**WHAT THE TASK REQUIRES**: For the word "target", determine how many lines of the entries below contain it, and give only that number.

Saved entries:
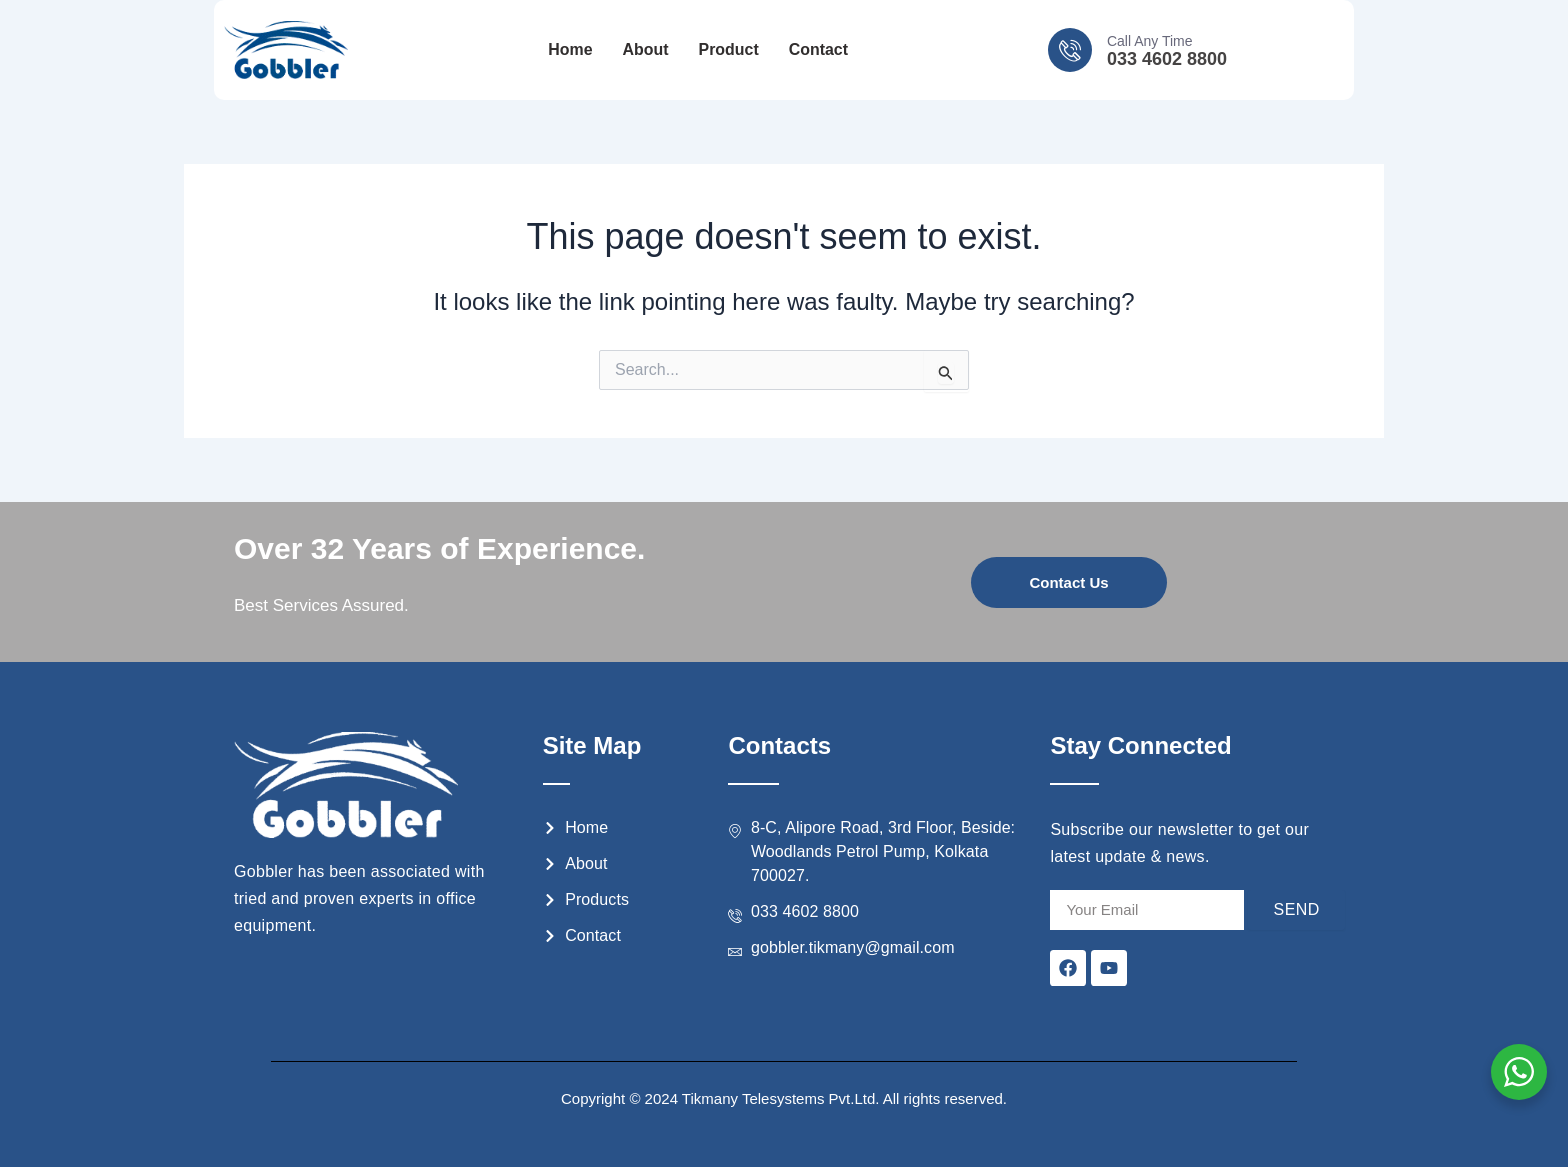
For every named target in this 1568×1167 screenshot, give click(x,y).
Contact (819, 50)
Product (728, 50)
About (645, 50)
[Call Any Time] (1070, 50)
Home (570, 50)
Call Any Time (1150, 41)
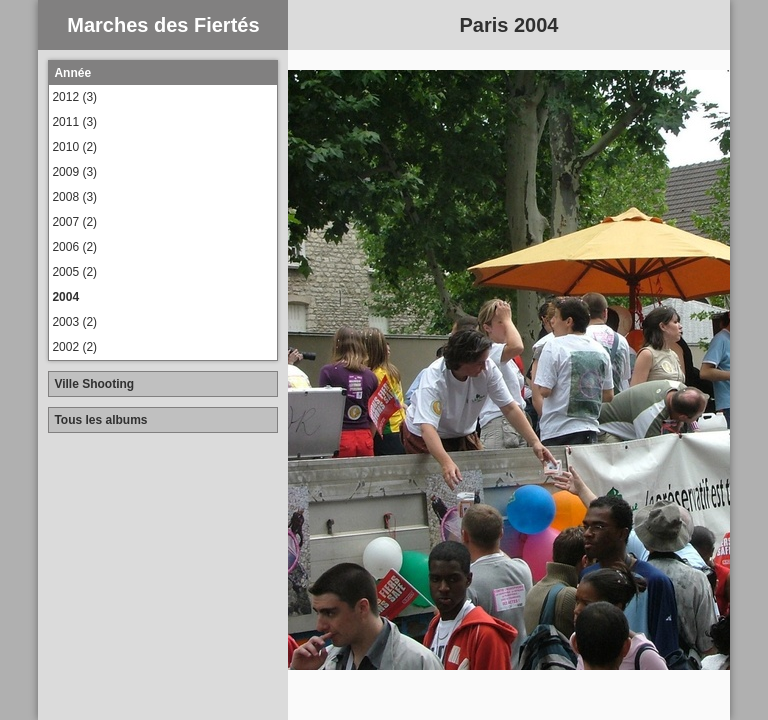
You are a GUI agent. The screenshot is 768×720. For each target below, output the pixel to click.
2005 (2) (74, 272)
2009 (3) (74, 172)
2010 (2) (74, 147)
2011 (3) (74, 122)
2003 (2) (74, 322)
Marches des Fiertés (163, 25)
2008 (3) (74, 197)
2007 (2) (74, 222)
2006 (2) (74, 247)
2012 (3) (74, 97)
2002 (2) (74, 347)
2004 (65, 297)
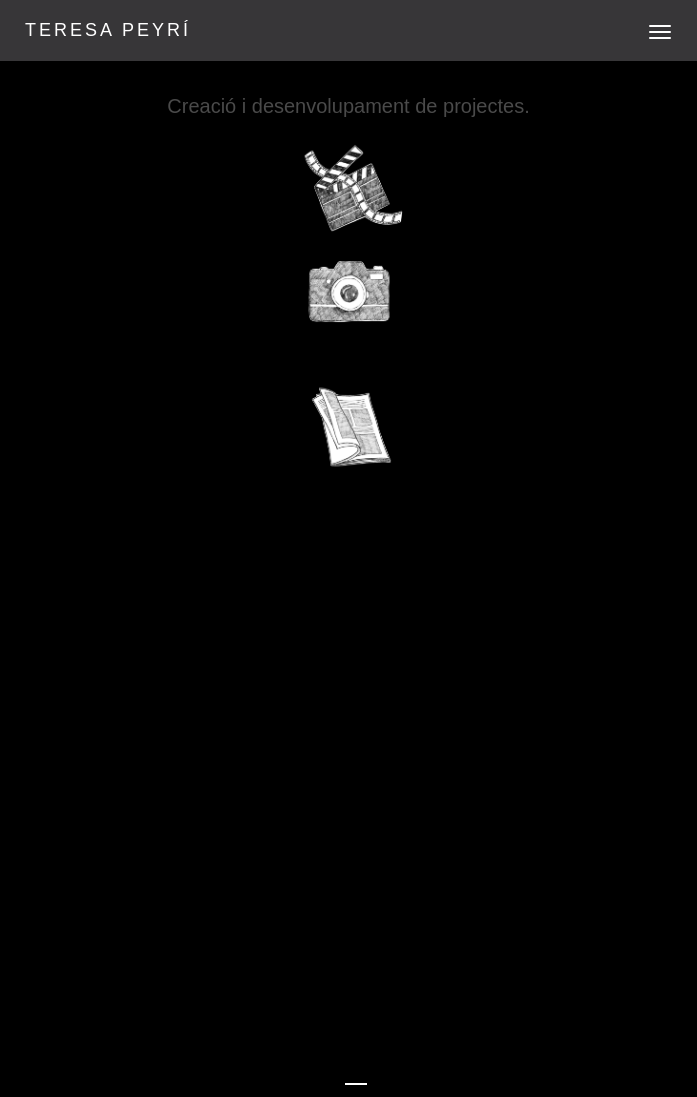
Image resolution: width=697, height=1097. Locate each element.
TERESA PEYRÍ (108, 30)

**FINISHED EXERCISE**: 2